FireEye's biggest weakness was the isolation of its product. Although technically well received, customers were forced to integrate it with products from other companies for a complete security stance. This left FireEye isolated in a relatively small market, and primarily competing with well-established anti-virus companies (many of whom have already expanded their lines into the wider security market). 

There are two primary vehicles for FireEye's expansion. The first is to provide a single source for customers to secure their systems; and this is the role of Mandiant which extends FireEye's security from the network to the endpoint. "With Mandiant’s boots on the ground expertise and visibility into the endpoint," wrote Manish Gupta, SVP products yesterday, "FireEye’s Security Platform is enhanced to offer our customers a more complete view of activity on their network.
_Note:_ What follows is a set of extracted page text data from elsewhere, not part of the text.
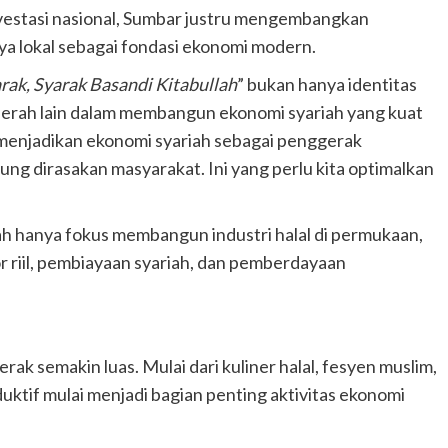
vestasi nasional, Sumbar justru mengembangkan
 lokal sebagai fondasi ekonomi modern.
rak, Syarak Basandi Kitabullah
” bukan hanya identitas
i daerah lain dalam membangun ekonomi syariah yang kuat
 menjadikan ekonomi syariah sebagai penggerak
ng dirasakan masyarakat. Ini yang perlu kita optimalkan
rah hanya fokus membangun industri halal di permukaan,
r riil, pembiayaan syariah, dan pemberdayaan
ak semakin luas. Mulai dari kuliner halal, fesyen muslim,
duktif mulai menjadi bagian penting aktivitas ekonomi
Key to the new platform are Mandiant’s endpoint security products and managed services."

An unspoken additional benefit that Mandiant brings, with its undoubted forensics capabilities, is a close working relationship with the governments of both the US and UK.
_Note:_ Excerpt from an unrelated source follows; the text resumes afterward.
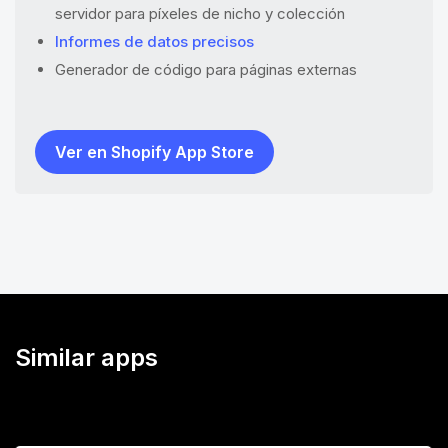
servidor para píxeles de nicho y colección
Informes de datos precisos
Generador de código para páginas externas
Ver en Shopify App Store
Similar apps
The second vehicle in this expansion is the MVX-IPS product. To put this in context, Reuters notes, "The intrusion prevention systems (IPS) market totaled nearly $1.9 billion in 2012, according to market research firm IDC. That is nearly 10 times the size of the market for specialized threat analysis and protection technology, for which FireEye is best known."

The company is hoping that the same technological approach that differentiated its product from traditional anti-malware products will similarly differentiate it from existing IPS products. "While intrusion detection technology has held the promise of advanced threat detection for some time, it has generally failed to deliver by remaining too reliant on a signature-based approach," explained John Grady, a research manager at IDC.
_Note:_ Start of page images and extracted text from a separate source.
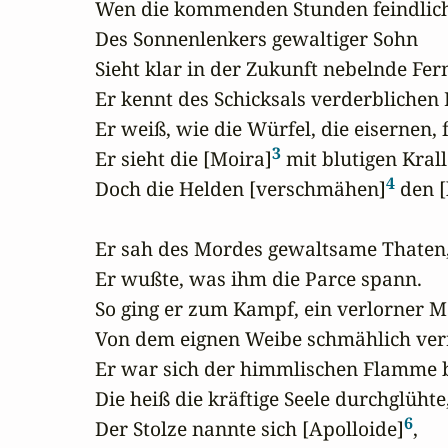
Wen die kommenden Stunden feindlic
Des Sonnenlenkers gewaltiger Sohn

Sieht klar in der Zukunft nebelnde Fern
Er kennt des Schicksals verderblichen 
Er weiß, wie die Würfel, die eisernen, fa
3
Er sieht die [Moira]
 mit blutigen Krall
4
Doch die Helden [verschmähen]
 den [
Er sah des Mordes gewaltsame Thaten,
Er wußte, was ihm die Parce spann.

So ging er zum Kampf, ein verlorner M
Von dem eignen Weibe schmählich verr
Er war sich der himmlischen Flamme 
Die heiß die kräftige Seele durchglühte,
6
Der Stolze nannte sich [Apolloide]
,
Gupta added that “Current IPS products are failing to keep pace with the modern threat environment because they rely on the outdated signature-based model of protection, produce distracting false positives and lack actionable threat intelligence." The new MVX-IPS product is not based on signature detection but on threat validation, meaning, he added, "organizations can consolidate threat defenses, receive timely, validated threat notifications and actionable insights that allow security teams to focus on quickly getting to remediation. We believe this new approach to IPS will save organizations time and expense, and reduce their exposure windows.”

FireEye's potential in the market remains undoubted. Even before this announcement, its stock valuation rose by almost 9% on news that revenue had increased. Nevertheless, it has still never returned a profit – but moving from a small pond with many competitors to a large pond with fewer, albeit larger, competitors, gives FireEye greater scope for future profit.